The years passed and I put the incident in the back of my mind. Someday when the time was right, maybe I would tell the story to one of my kids.
This is where the story takes a turn. On December 8, 2006, my family lost everything we owned to a horrible house fire. Some things were irreplaceable: my hunting journals, story portfolios and many treasured trophies from years past. I was left with nothing. Then, in 2007, I opened the door as I was leaving and was greeted by a UPS delivery drive with a large box. I opened it immediately and was amazed, excited, upset and a loss for what I was feeling at the time. It was the big buck’s rack from 1992 and a letter from the landowner’s son. This is what it said:


I hope that the rack made it OK. It’s all and the least that I "we" can do. When I heard you and your family lost everything (even your mounts) in the fire. I was crushed but thankful that you and your family made it out OK. Then I remembered this deer. Honestly, you knew the story, and dad never confessed to taking that buck from you until the summer of 2002. For ten years, we honestly thought you were just crazy and jealous. I am so sorry. You rightfully own this buck, and you are the hunter who killed this beautiful animal.

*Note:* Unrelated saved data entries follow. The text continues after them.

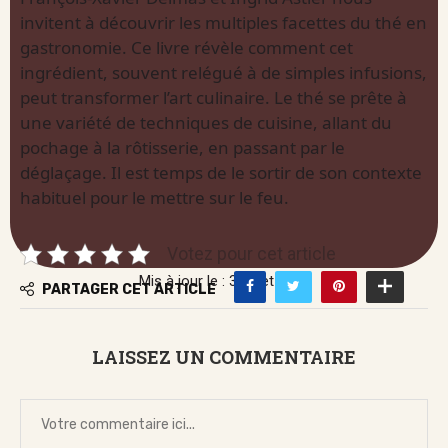
invitent à découvrir les multiples facettes du thé en
gastronomie. Ce livre révèle comment cet
ingrédient, souvent relégué à de simples infusions,
peut transformer l’art culinaire. Le thé se prête à
une variété de techniques de cuisine, allant du
pochage à la rôtisserie, en passant par le
déglaçage. Il est temps de le sortir de son contexte
habituel pour le mettre sur le feu.
Votez pour cet article
Mis à jour le : 3 juillet 2026
PARTAGER CET ARTICLE
LAISSEZ UN COMMENTAIRE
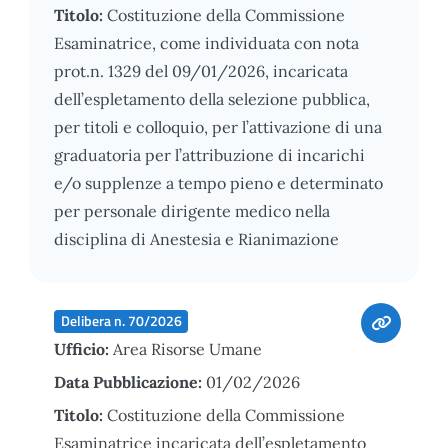
Titolo:
Costituzione della Commissione
Esaminatrice, come individuata con nota
prot.n. 1329 del 09/01/2026, incaricata
dell’espletamento della selezione pubblica,
per titoli e colloquio, per l’attivazione di una
graduatoria per l’attribuzione di incarichi
e/o supplenze a tempo pieno e determinato
per personale dirigente medico nella
disciplina di Anestesia e Rianimazione
Delibera n. 70/2026
Ufficio:
Area Risorse Umane
Data Pubblicazione:
01/02/2026
Titolo:
Costituzione della Commissione
Esaminatrice incaricata dell’espletamento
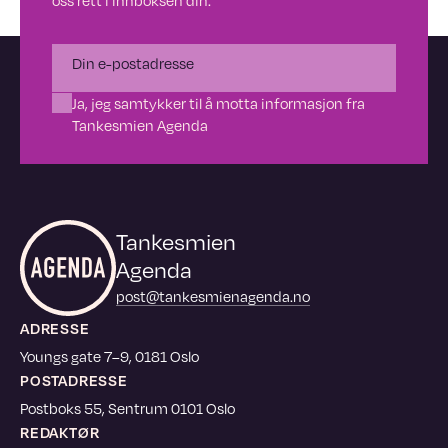
Ja, jeg samtykker til å motta informasjon fra
Tankesmien Agenda
Tankesmien
Agenda
post@tankesmienagenda.no
ADRESSE
Youngs gate 7–9, 0181 Oslo
POSTADRESSE
Postboks 55, Sentrum 0101 Oslo
REDAKTØR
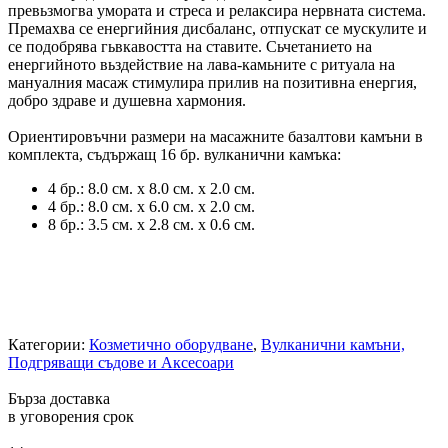
превьзмогва умората и стреса и релаксира нервната система.
Премахва се енергийния дисбаланс, отпускат се мускулите и
се подобрява гьвкавостта на ставите. Сьчетанието на
енергийното вьздействие на лава-камьните с ритуала на
мануалния масаж стимулира прилив на позитивна енергия,
добро здраве и душевна хармония.
Ориентировъчни размери на масажните базалтови камъни в
комплекта, съдържащ 16 бр. вулканични камъка:
4 бр.: 8.0 см. х 8.0 см. х 2.0 см.
4 бр.: 8.0 см. х 6.0 см. х 2.0 см.
8 бр.: 3.5 см. х 2.8 см. х 0.6 см.
Категории:
Козметично оборудване
,
Вулканични камъни,
Подгряващи съдове и Аксесоари
Бърза доставка
в уговорения срок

Now that they are in their rightful owner’s hands after all these years, I am looking forward to the story about how this hunt transpired for real, and from the actual person who killed it. Well, I guess very big CONGRATULATIONS! is in order. That’s a great buck. In case you were unaware, dad passed in 2004 while shoveling snow. It happened quickly. I know that he really would want you to have these. He mentioned numerous times since 2002 about trying to approach you, but never could bring himself to do it. We would love to have you back on the farm to hunt someday. Please stop by the house. My brother still lives there and is expecting you and wants to show you that there are still some really big bucks on it. Dad was the last one to hunt it back in 2001. Eric and I don’t hunt anymore. Our careers are too demanding, taking him and I out of time more often than not. I traveled to Virginia so much that I ended up buying a house here in 2002. Been here ever since."

Gary & Eric

In the end, I still have an empty feeling in my heart, even after having this magnificent trophy again. I have the memory of that hunt, but never was able to truly appreciate what this animal was and what it gave to me in the end, its life. To me, hunting and harvesting any animal has a much greater importance than just a set of bones for the wall and a few memories. It’s the giving of thanks to the animal that just went through the ultimate sacrifice for someone he didn’t even know, and to the Lord above for allowing this to happen. Maybe that’s why I love this sport so much and have experienced these great moments, memories and seasons. I feel that I have been truly blessed. I can’t wait to see what the future has in store for me.